Saved data entries:
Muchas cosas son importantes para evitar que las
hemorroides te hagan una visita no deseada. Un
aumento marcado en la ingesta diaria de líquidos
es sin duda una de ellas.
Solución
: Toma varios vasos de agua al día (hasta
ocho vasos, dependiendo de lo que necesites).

Requirement:
The required result is an exact repetition of the lines from the one containing "es sin duda una de ellas." through the last line of the data.

Result:
es sin duda una de ellas.
Solución
: Toma varios vasos de agua al día (hasta
ocho vasos, dependiendo de lo que necesites).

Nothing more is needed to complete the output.